It may be tempting for clients to take a deep sigh of relief once their estate plan is signed, notarized and placed in the safe, but that's rarely the end of the process.
Despite saying their estate plan aligns with their values, according to our second annual Private Business Owner Survey, there are many considerations that may require changes to what seemed like finalized plans. Evolving tax laws, changes in family dynamics, and other major life events can come about unexpectedly, making it essential for families to revisit these plans, regardless of how difficult the conversation may be.
As wealth advisors, it is our role to keep lines of communication open so that we can anticipate and help clients navigate issues that may arise over time.
Common pitfalls in estate planning
When it comes to estate planning, advisors can't fix what they don't know. It's incredibly common for clients to forgo sharing certain information that they don't consider to be relevant to their estate plan or financial life.
However, more often than not, life events that appear to be unrelated to finances can have a significant impact on the estate plan.
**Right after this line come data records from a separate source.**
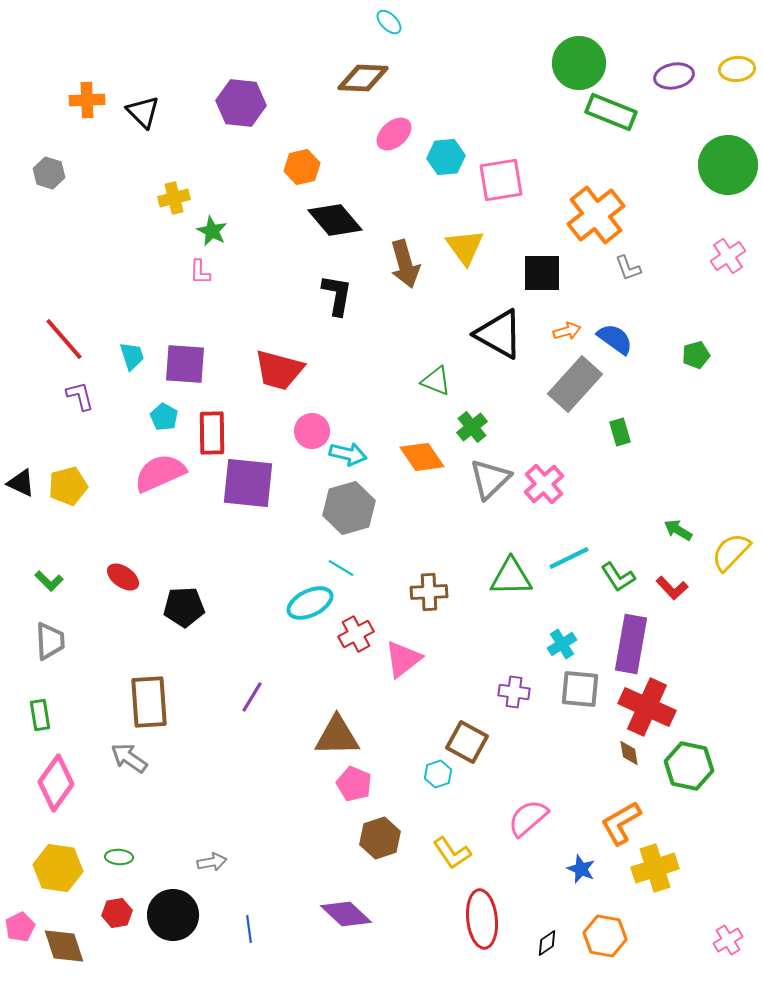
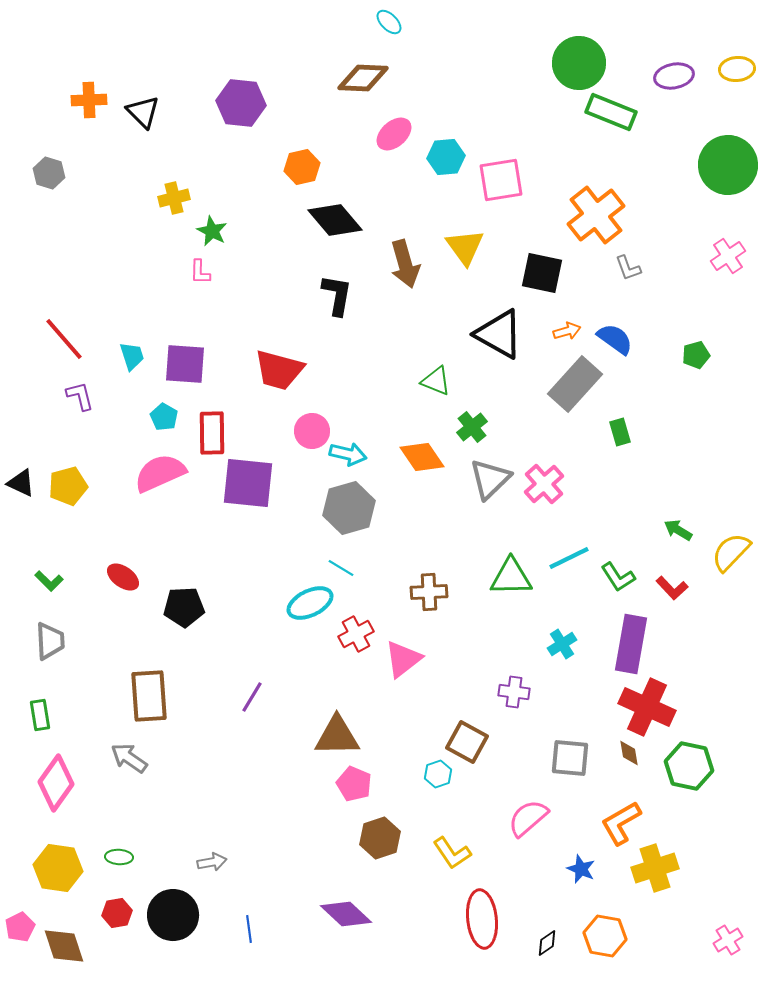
orange cross at (87, 100): moved 2 px right
black square at (542, 273): rotated 12 degrees clockwise
gray square at (580, 689): moved 10 px left, 69 px down
brown rectangle at (149, 702): moved 6 px up
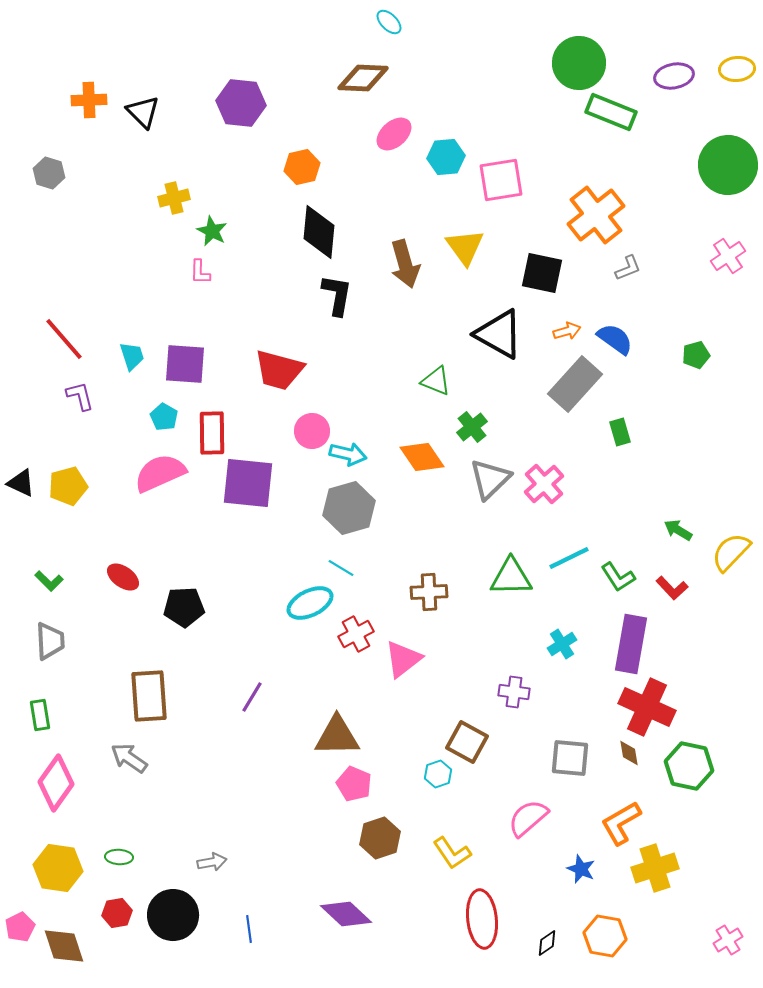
black diamond at (335, 220): moved 16 px left, 12 px down; rotated 46 degrees clockwise
gray L-shape at (628, 268): rotated 92 degrees counterclockwise
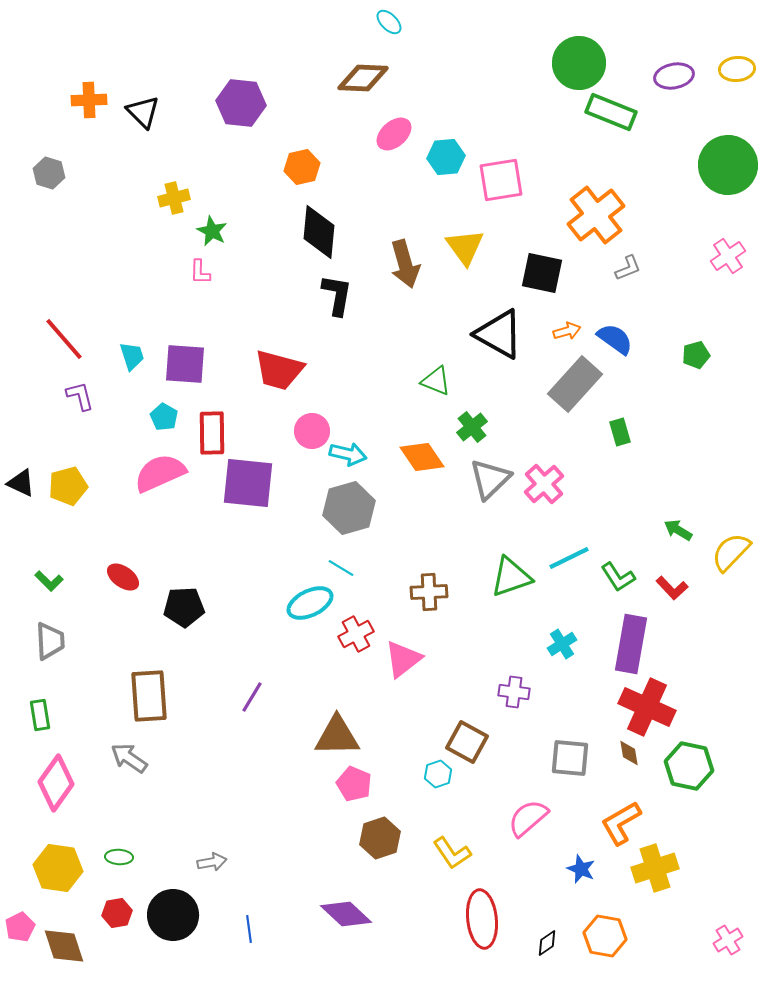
green triangle at (511, 577): rotated 18 degrees counterclockwise
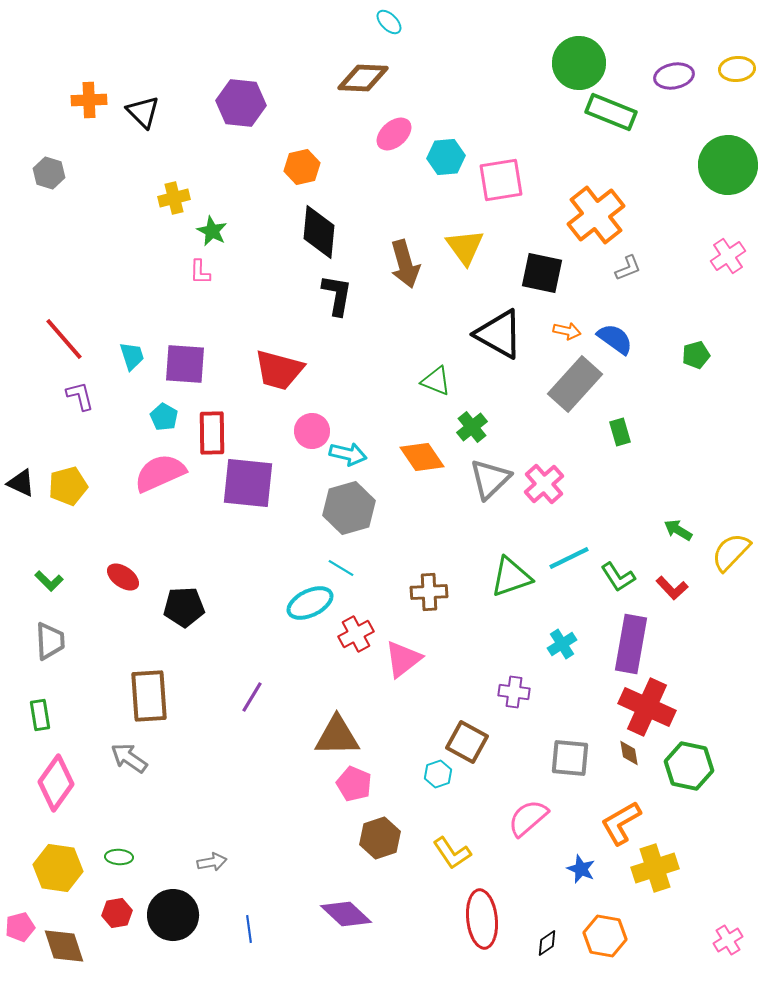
orange arrow at (567, 331): rotated 28 degrees clockwise
pink pentagon at (20, 927): rotated 12 degrees clockwise
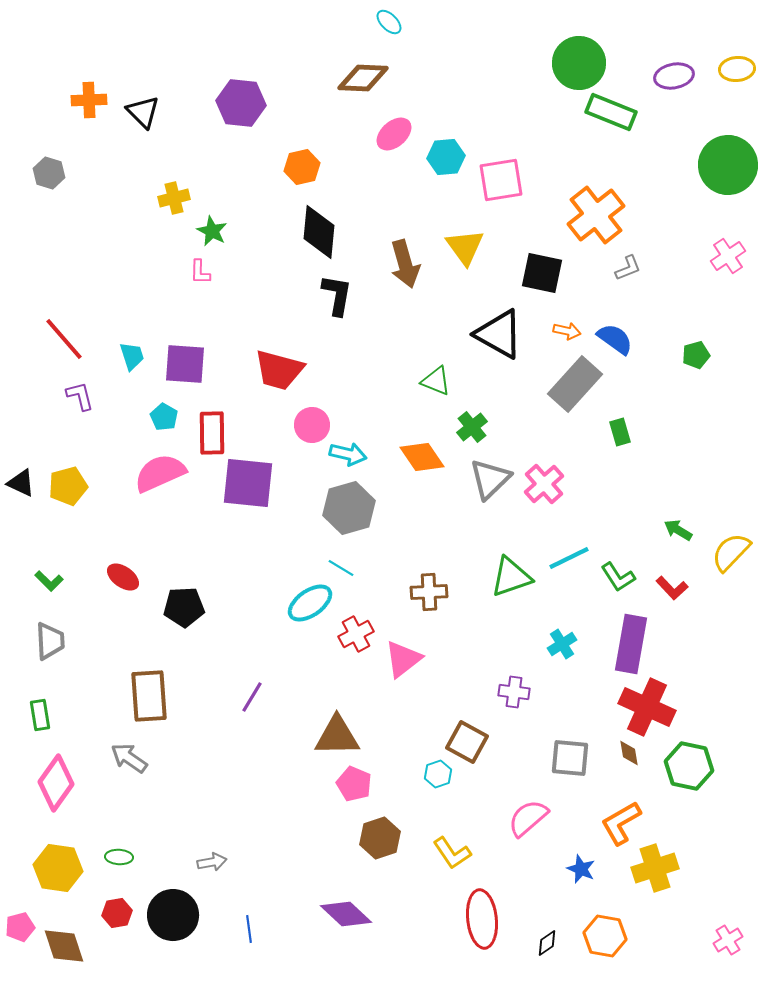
pink circle at (312, 431): moved 6 px up
cyan ellipse at (310, 603): rotated 9 degrees counterclockwise
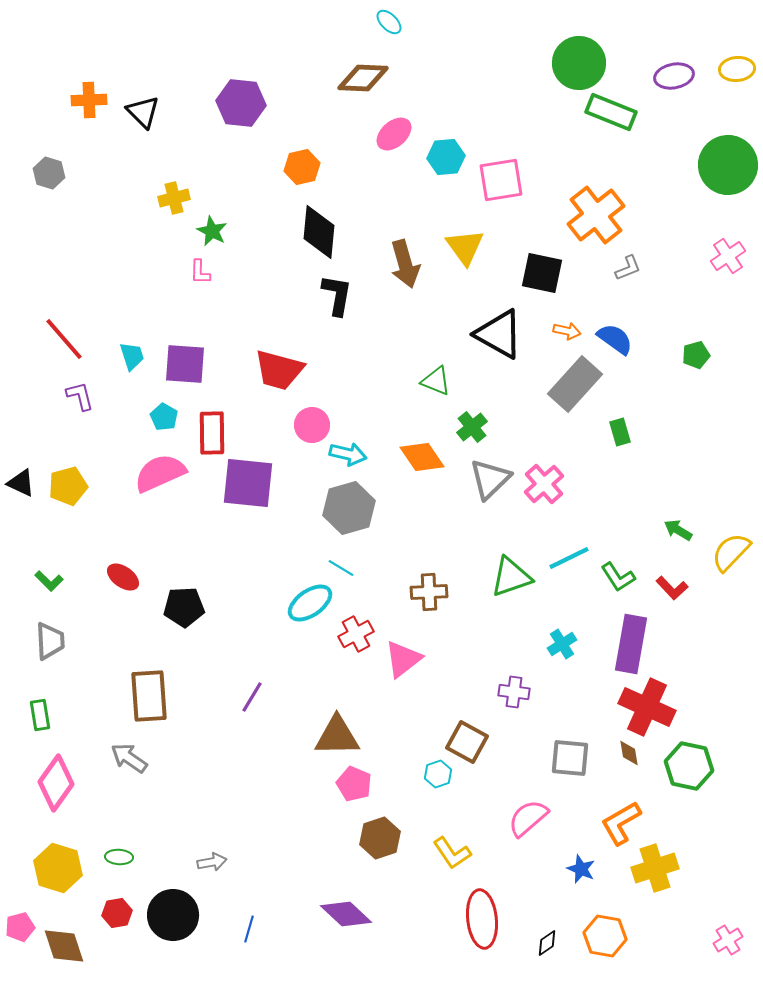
yellow hexagon at (58, 868): rotated 9 degrees clockwise
blue line at (249, 929): rotated 24 degrees clockwise
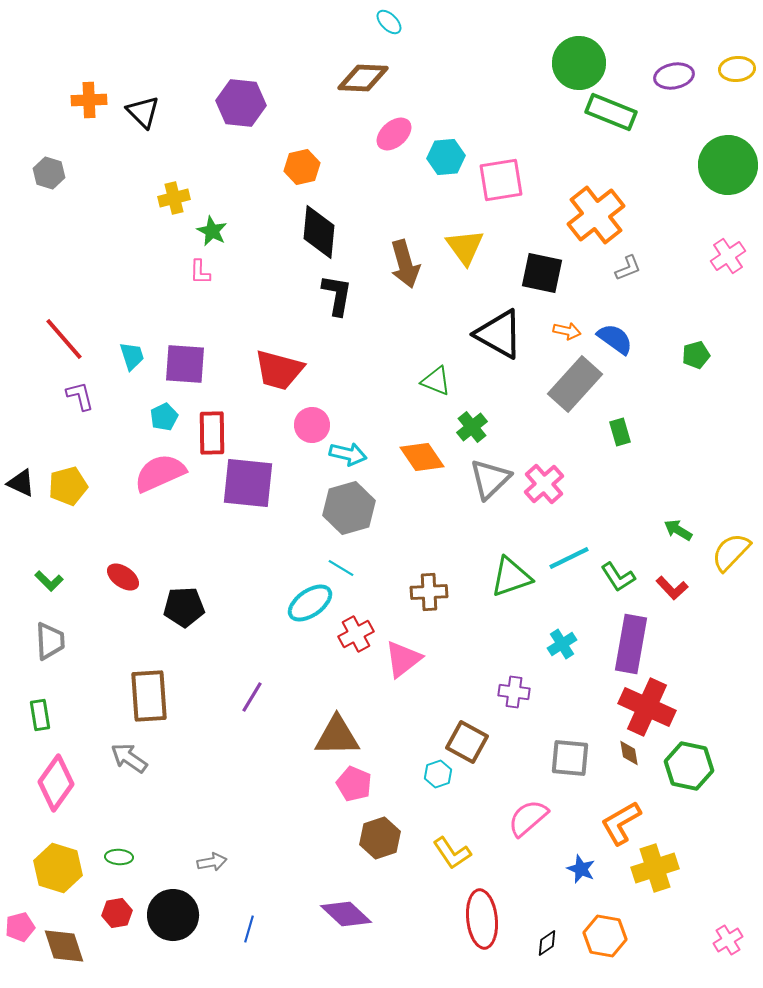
cyan pentagon at (164, 417): rotated 16 degrees clockwise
For example, a client may not think to tell their advisor that their friend who is designated as successor trustee in their plan moved to a different state, but that could change the future taxation of that trust.
Alternatively, a client may not think to share that a family member adopted a child, but if that child is a current or future beneficiary of a trust, that trust instrument should be reviewed to confirm the treatment of adopted people to ensure the instrument is aligned with intentions.
While many of these topics may come up over the course of a meeting, it can be helpful to have a mental checklist of things to ask, including changes to individual or family assets, marriages or divorces, the birth of a child or grandchild, the purchase of a new home, or a move to a new state. These conversations will help you gather information needed to provide holistic advice while deepening your relationship with your client.
Building flexibility into estate plans is another key component of their success. Most trust instruments include formulas to calculate certain tax liabilities so that amendments are not required every time there is a change to tax laws.
When making bequests, consider using percentages of the estate instead of fixed dollar amounts, or adjusting fixed dollar amounts for inflation. When preparing an irrevocable trust, it is important to understand which methods of changing the trust are available in that jurisdiction (e.g., decanting) and include any required language in the instrument to keep options open in the future.